Several years ago, wrestling schools would have tried to hide her assigned gender at birth. It’s different now, she said.

“We’re in a climate where everything that made the Bay Area great — its queerness, its people of color, its culture — is being forcibly choked out. But wrestling here offers us an outlet to imagine a world in which you aren’t bound to the confines of the drudgery of life.”

Far from mundane, GLAM’s shows are rarely choreographed in advance. While these risky, improvised dances are in large part theatrics and high jinks, they wield in even larger measure well-practiced skill and instinct.

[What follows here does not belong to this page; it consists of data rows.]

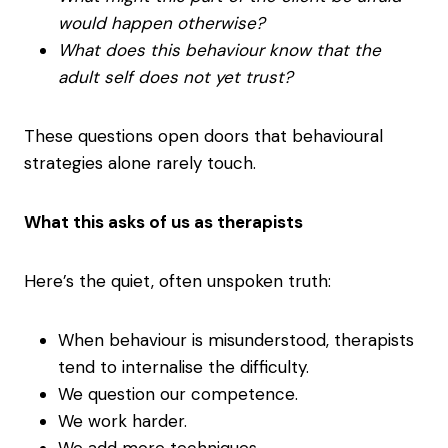
would happen otherwise?
What does this behaviour know that the
adult self does not yet trust?
These questions open doors that behavioural
strategies alone rarely touch.
What this asks of us as therapists
Here’s the quiet, often unspoken truth:
When behaviour is misunderstood, therapists
tend to internalise the difficulty.
We question our competence.
We work harder.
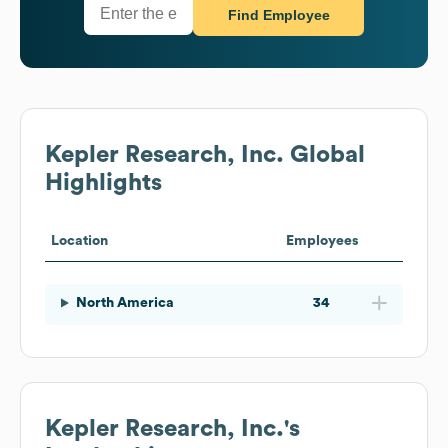
Find Employee
Kepler Research, Inc.
Global
Highlights
Location
Employees
North America
34
Kepler Research, Inc.
's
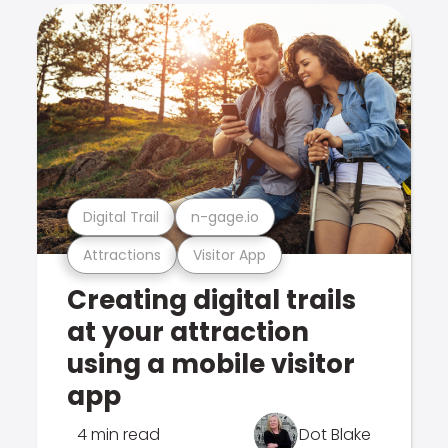
Digital Trail
n-gage.io
Attractions
Visitor App
Creating digital trails
at your attraction
using a mobile visitor
app
4 min read
Dot Blake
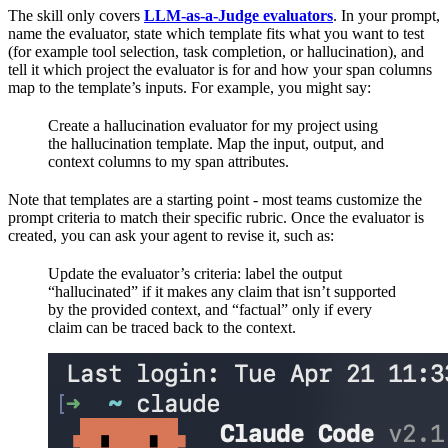
The skill only covers
LLM-as-a-Judge evaluators
. In your prompt,
name the evaluator, state which template fits what you want to test
(for example tool selection, task completion, or hallucination), and
tell it which project the evaluator is for and how your span columns
map to the template’s inputs. For example, you might say:
Create a hallucination evaluator for my project using
the hallucination template. Map the input, output, and
context columns to my span attributes.
Note that templates are a starting point - most teams customize the
prompt criteria to match their specific rubric. Once the evaluator is
created, you can ask your agent to revise it, such as:
Update the evaluator’s criteria: label the output
“hallucinated” if it makes any claim that isn’t supported
by the provided context, and “factual” only if every
claim can be traced back to the context.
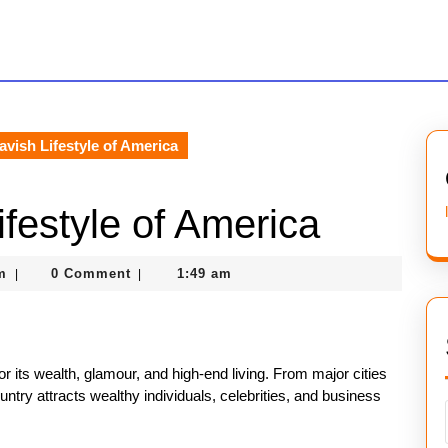
avish Lifestyle of America
ifestyle of America
nekolagsc@gmail.com
m
0 Comment
1:49 am
|
|
or its wealth, glamour, and high-end living. From major cities
try attracts wealthy individuals, celebrities, and business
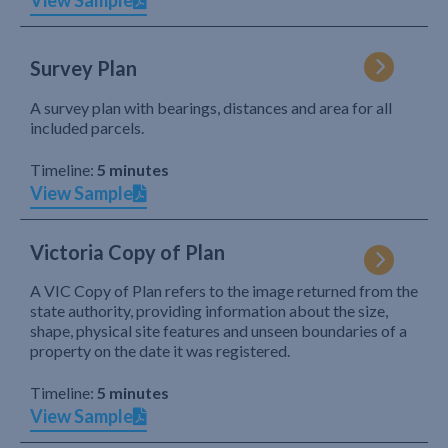
View Sample
Survey Plan
A survey plan with bearings, distances and area for all
included parcels.
Timeline:
5 minutes
View Sample
Victoria Copy of Plan
A VIC Copy of Plan refers to the image returned from the
state authority, providing information about the size,
shape, physical site features and unseen boundaries of a
property on the date it was registered.
Timeline:
5 minutes
View Sample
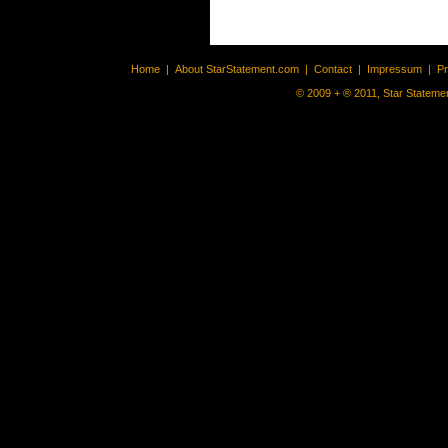
Home
|
About StarStatement.com
|
Contact
|
Impressum
|
P
© 2009 + ® 2011, Star Statemen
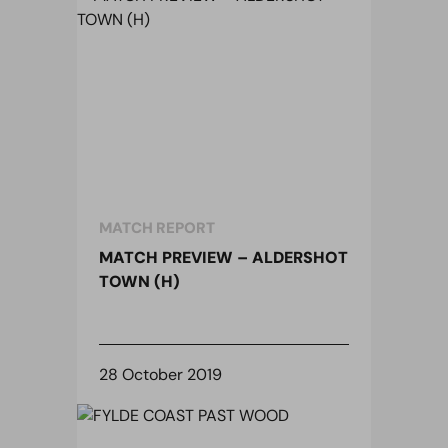
MATCH REPORT
MATCH PREVIEW – ALDERSHOT
TOWN (H)
28 October 2019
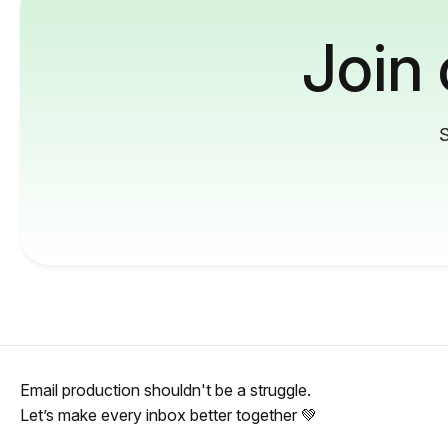
Join
S
Email production shouldn't be a struggle.
Let’s make every inbox better together 💚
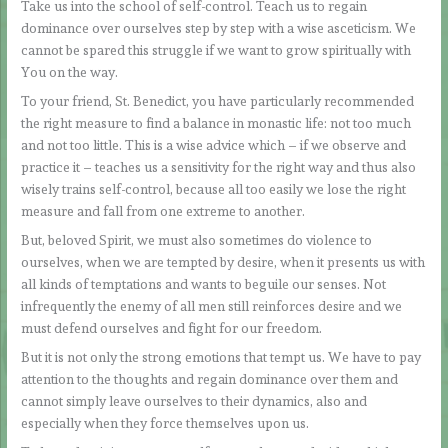
Take us into the school of self-control. Teach us to regain
dominance over ourselves step by step with a wise asceticism. We
cannot be spared this struggle if we want to grow spiritually with
You on the way.
To your friend, St. Benedict, you have particularly recommended
the right measure to find a balance in monastic life: not too much
and not too little. This is a wise advice which – if we observe and
practice it – teaches us a sensitivity for the right way and thus also
wisely trains self-control, because all too easily we lose the right
measure and fall from one extreme to another.
But, beloved Spirit, we must also sometimes do violence to
ourselves, when we are tempted by desire, when it presents us with
all kinds of temptations and wants to beguile our senses. Not
infrequently the enemy of all men still reinforces desire and we
must defend ourselves and fight for our freedom.
But it is not only the strong emotions that tempt us. We have to pay
attention to the thoughts and regain dominance over them and
cannot simply leave ourselves to their dynamics, also and
especially when they force themselves upon us.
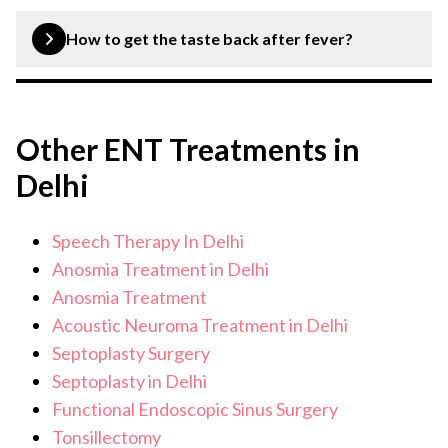
Loss of smell can be diagnosed and treated by an ENT
specialist. Through proper diagnosis and treatment of
How to get the taste back after fever?
the underlying condition, the sense of smell can be
regained.
Restoring the sense of taste after fever can be done
through using prescribed medication and lifestyle
Other ENT Treatments in
adjustments like regular steam inhalation, practising
good oral hygiene, taking supplements, etc.
Delhi
Speech Therapy In Delhi
Anosmia Treatment in Delhi
Anosmia Treatment
Acoustic Neuroma Treatment in Delhi
Septoplasty Surgery
Septoplasty in Delhi
Functional Endoscopic Sinus Surgery
Tonsillectomy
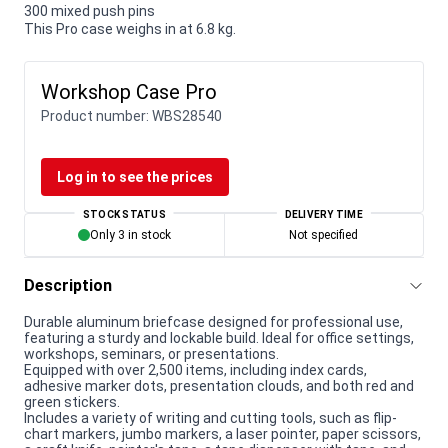
300 mixed push pins
This Pro case weighs in at 6.8 kg.
Workshop Case Pro
Product number:
WBS28540
Log in to see the prices
STOCK STATUS
DELIVERY TIME
Only 3 in stock
Not specified
Description
Durable aluminum briefcase designed for professional use,
featuring a sturdy and lockable build. Ideal for office settings,
workshops, seminars, or presentations.
Equipped with over 2,500 items, including index cards,
adhesive marker dots, presentation clouds, and both red and
green stickers.
Includes a variety of writing and cutting tools, such as flip-
chart markers, jumbo markers, a laser pointer, paper scissors,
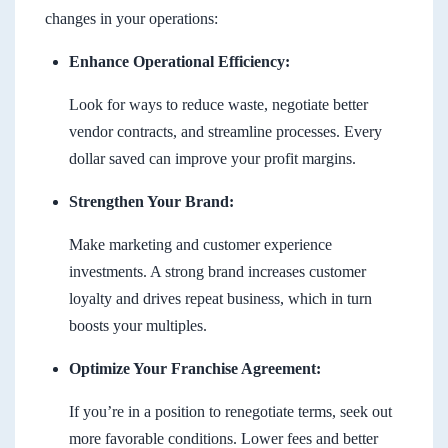
changes in your operations:
Enhance Operational Efficiency:
Look for ways to reduce waste, negotiate better
vendor contracts, and streamline processes. Every
dollar saved can improve your profit margins.
Strengthen Your Brand:
Make marketing and customer experience
investments. A strong brand increases customer
loyalty and drives repeat business, which in turn
boosts your multiples.
Optimize Your Franchise Agreement:
If you’re in a position to renegotiate terms, seek out
more favorable conditions. Lower fees and better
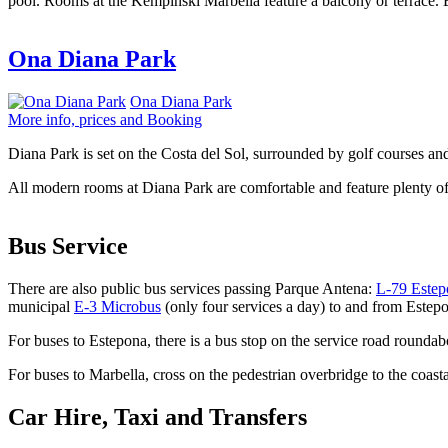
pool. Rooms at the Kempinski Marbella feature a balcony or terrace. 
Ona Diana Park
Ona Diana Park
More info, prices and Booking
Diana Park is set on the Costa del Sol, surrounded by golf courses and
All modern rooms at Diana Park are comfortable and feature plenty of
Bus Service
There are also public bus services passing Parque Antena:
L-79 Estep
municipal
E-3 Microbus
(only four services a day) to and from Estep
For buses to Estepona, there is a bus stop on the service road round
For buses to Marbella, cross on the pedestrian overbridge to the coas
Car Hire, Taxi and Transfers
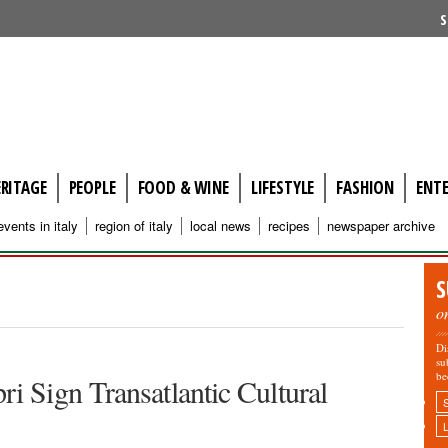
S
ERITAGE
PEOPLE
FOOD & WINE
LIFESTYLE
FASHION
ENT
events in italy
region of italy
local news
recipes
newspaper archive
S
o
Di
su
be
i Sign Transatlantic Cultural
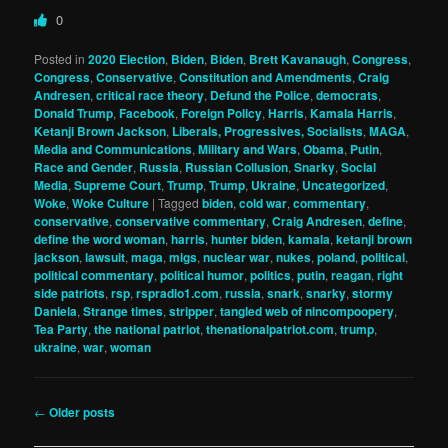
0
Posted in
2020 Election
,
Biden
,
Biden
,
Brett Kavanaugh
,
Congress
,
Congress
,
Conservative
,
Constitution and Amendments
,
Craig
Andresen
,
critical race theory
,
Defund the Police
,
democrats
,
Donald Trump
,
Facebook
,
Foreign Policy
,
Harris
,
Kamala Harris
,
Ketanji Brown Jackson
,
Liberals, Progressives, Socialists
,
MAGA
,
Media and Communications
,
Military and Wars
,
Obama
,
Putin
,
Race and Gender
,
Russia
,
Russian Collusion
,
Snarky
,
Social
Media
,
Supreme Court
,
Trump
,
Trump
,
Ukraine
,
Uncategorized
,
Woke
,
Woke Culture
|
Tagged
biden
,
cold war
,
commentary
,
conservative
,
conservative commentary
,
Craig Andresen
,
define
,
define the word woman
,
harris
,
hunter biden
,
kamala
,
ketanji brown
jackson
,
lawsuit
,
maga
,
migs
,
nuclear war
,
nukes
,
poland
,
political
,
political commentary
,
political humor
,
politics
,
putin
,
reagan
,
right
side patriots
,
rsp
,
rspradio1.com
,
russia
,
snark
,
snarky
,
stormy
Daniela
,
Strange times
,
stripper
,
tangled web of nincompoopery
,
Tea Party
,
the national patriot
,
thenationalpatriot.com
,
trump
,
ukraine
,
war
,
woman
Post
←
Older posts
navigation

“If you can’t wrestle when you’re tired and about to throw up, you probably shouldn’t be doing it,” said Wonder, noting that some of her hardest fought matches were under this roof.

“I’d be bruised, bloody, beat up, and it was totally worth it.”

The third match ended with a “frog splash” –– Wonder launching from the top rope and knocking Bambina down for good. As the crowd tossed crumpled bills into the ring and Oinga Boinga struck up Devo’s “Girl U Want,” the two wrestlers slowly pulled themselves upright and went in for a deep, sweaty hug. Bambina lifted Wonder onto her shoulders and twirled around like a dervish.

A few minutes later, Wonder raced to the bathroom to puke. Adoring onlookers sang their praise on their way to relieve themselves, and she thanked them in between graceful heaves into the garbage can.

“This isn’t normal for me,” she later said. “But if I don’t eat beforehand, then oh, boy.”